A division bench of Justice Harish Tandon and Justice Prasenjit Biswas was hearing a woman’s appeal against the trial court’s decision to grant divorce in favour of her husband on the ground of cruelty and desertion.

“It appears that both are educated and if the wife decided to sell the property standing in her name without seeking approval or permission from the husband-respondent, it shall not constitute the cruelty,” the Court said.

The trial court in 2014 had held that there was a presumption that consideration for the purchased land was paid by the husband as the wife admittedly did not have any income.

The High Court said even if it is taken as truth, the property stood in the wife’s name.

“The wife cannot be regarded as a property of the husband nor she is expected to seek any permission from the husband to do any act or a thing which she decided to do in her life,” it added.

The Court said that if the husband can sell the property without the wife’s approval, then the property standing in the name of the wife can be sold by her without his permission.

“We have to eradicate the mindset of gender inequality and therefore the finding of the judge in the trial court is unacceptable and untenable,” it said

The Court also observed that dominance of men over women is not acceptable to the present society “nor the framers of our Constitution ever inculcated such sense.”

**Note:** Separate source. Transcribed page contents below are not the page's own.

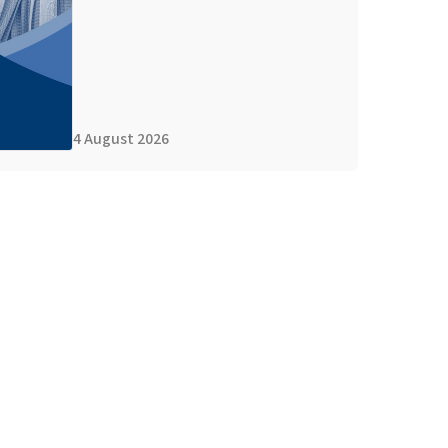
4 August 2026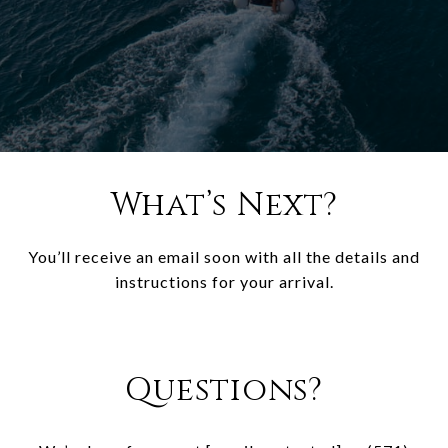
What’s Next?
You’ll receive an email soon with all the details and
instructions for your arrival.
Questions?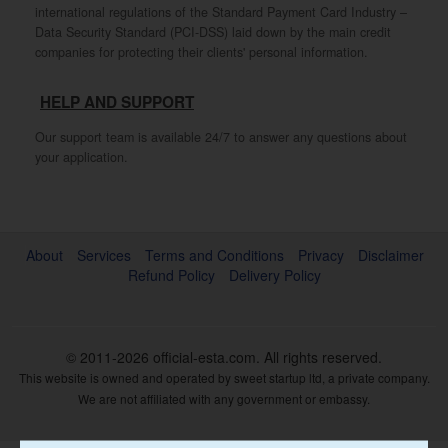
international regulations of the Standard Payment Card Industry –
Data Security Standard (PCI-DSS) laid down by the main credit
companies for protecting their clients' personal information.
HELP AND SUPPORT
Our support team is available 24/7 to answer any questions about
your application.
About
Services
Terms and Conditions
Privacy
Disclaimer
Refund Policy
Delivery Policy
© 2011-2026
official-esta.com
. All rights reserved.
This website is owned and operated by sweet startup ltd, a private company.
We are not affiliated with any government or embassy.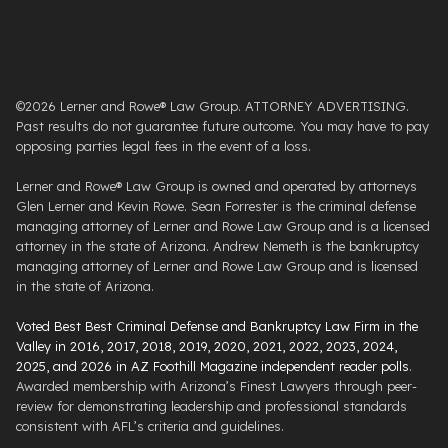
©2026 Lerner and Rowe® Law Group. ATTORNEY ADVERTISING.
Past results do not guarantee future outcome. You may have to pay
opposing parties legal fees in the event of a loss.
Lerner and Rowe® Law Group is owned and operated by attorneys
Glen Lerner and Kevin Rowe. Sean Forrester is the criminal defense
managing attorney of Lerner and Rowe Law Group and is a licensed
attorney in the state of Arizona. Andrew Nemeth is the bankruptcy
managing attorney of Lerner and Rowe Law Group and is licensed
in the state of Arizona.
Voted Best Best Criminal Defense and Bankruptcy Law Firm in the
Valley in 2016, 2017, 2018, 2019, 2020, 2021, 2022, 2023, 2024,
2025, and 2026 in AZ Foothill Magazine independent reader polls
.
Awarded membership with Arizona’s Finest Lawyers through peer-
review for demonstrating leadership and professional standards
consistent with AFL’s criteria and guidelines.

On the trial court’s finding that the withdrawal of money by the wife from the joint bank account held with the father-in- law after his death constitutes cruelty, the High Court said it was far-fetched and untenable.

In fact, the High Court said that the trial court ought to have considered it from a different angle because the father-in-law reposing confidence in daughter-in-law by opening joint bank account with her destroys the allegations by the husband that the wife was indifferent and quarrelsome within 15 days of marriage.

It also rejected the trial court’s finding that the couple were unhappy since the inception of marriage.

“Within two years of marriage the parties were blessed with the daughter and, therefore, it cannot be said that since the inception of the marriage they were not happy,” it stated.

While rejecting the allegation of desertion against the wife, the Court noted that parties have been living in the same house but in separate rooms.

Taking into account the wife’s assertion that she wanted to restore the relationship, the Court said even though the couple have not established the co-habitation since 2003, the evidence reveals that the husband did not intend to cohabit with the wife.

“We find that the judgement and decree passed by the Trial Court cannot be sustained,” the Court said while setting aside the divorce decree in the case dating back to 2007.

Advocate Chandreyi Alam represented the appellant.

Advocate Saurav Chaudhuri represented the defendant.